● **Requirement**
For the records below, count the lines containing the word "Colíder" and reply with the number alone.
━━━━━ Exercise inputs
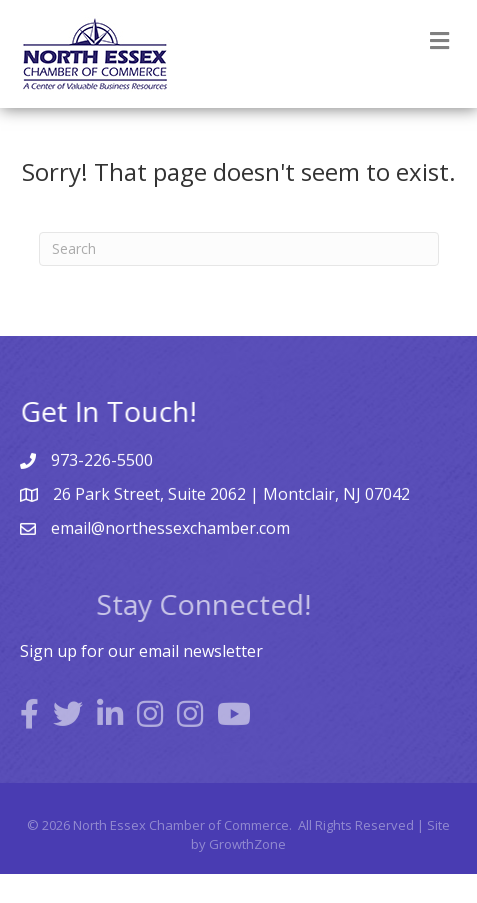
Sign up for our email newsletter (141, 651)
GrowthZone (247, 844)
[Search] (239, 249)
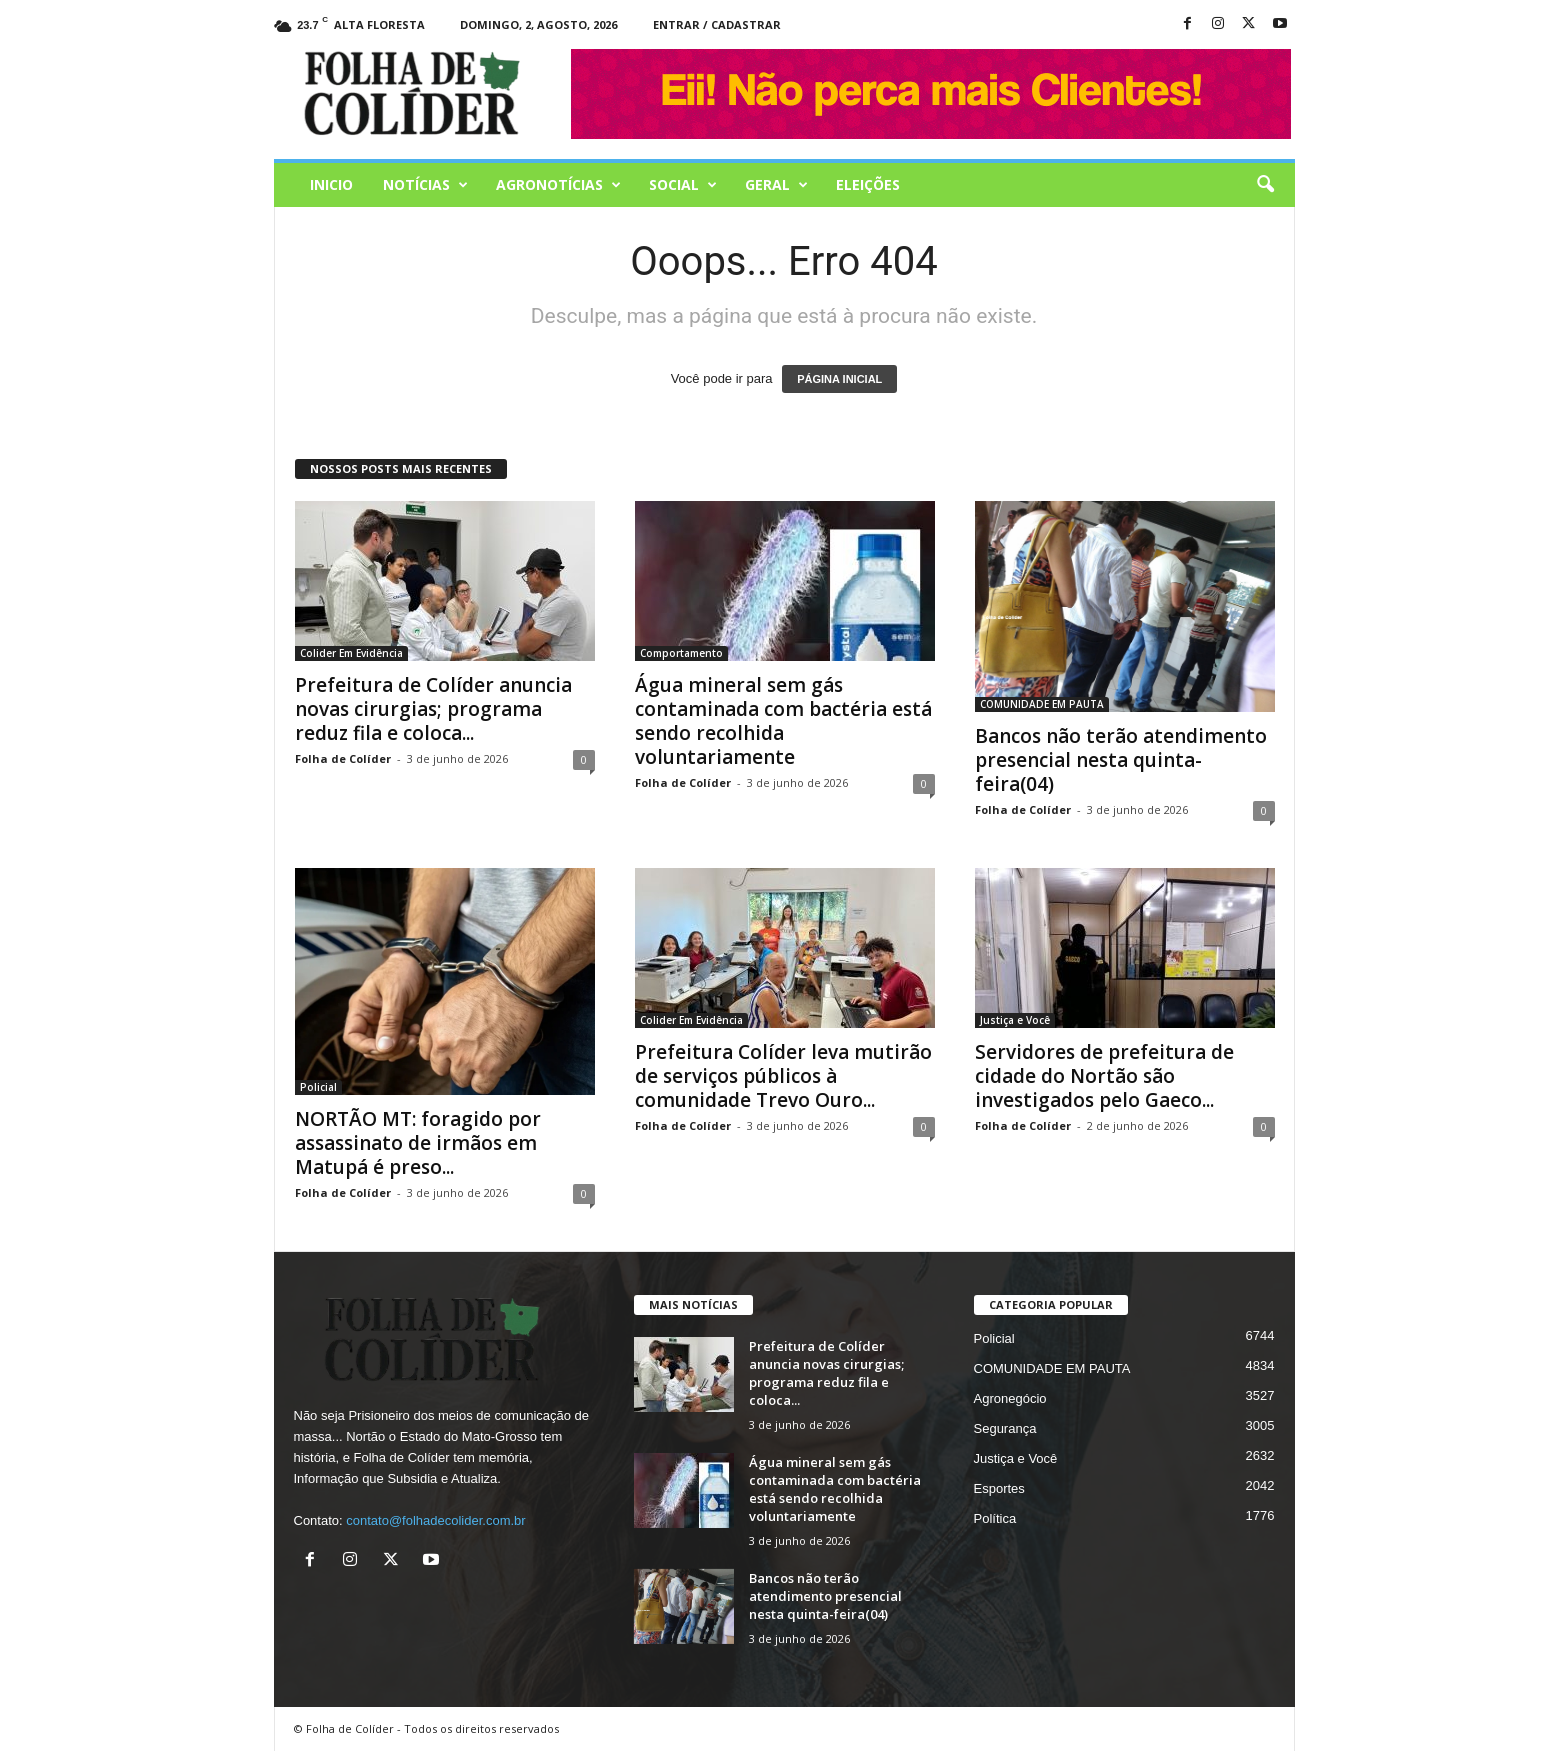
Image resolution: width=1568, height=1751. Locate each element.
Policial (318, 1087)
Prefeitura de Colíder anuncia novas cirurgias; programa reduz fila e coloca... (433, 709)
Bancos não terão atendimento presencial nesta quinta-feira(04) (1121, 760)
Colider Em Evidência (351, 653)
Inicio (331, 184)
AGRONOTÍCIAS (558, 185)
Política (995, 1518)
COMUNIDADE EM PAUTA (1042, 704)
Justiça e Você (1015, 1020)
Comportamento (681, 653)
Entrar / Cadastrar (717, 24)
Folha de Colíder (343, 758)
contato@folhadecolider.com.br (435, 1520)
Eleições (868, 184)
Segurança (1005, 1428)
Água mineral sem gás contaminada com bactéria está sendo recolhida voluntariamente (783, 721)
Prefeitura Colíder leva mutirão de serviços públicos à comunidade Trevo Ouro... (783, 1076)
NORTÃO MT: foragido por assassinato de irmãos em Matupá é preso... (418, 1143)
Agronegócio (1010, 1398)
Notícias (425, 185)
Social (683, 185)
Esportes (999, 1488)
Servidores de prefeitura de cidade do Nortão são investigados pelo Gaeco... (1104, 1076)
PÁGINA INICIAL (839, 379)
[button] (1265, 185)
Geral (776, 185)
━━━━━━━━━━
● **Response to the task**
3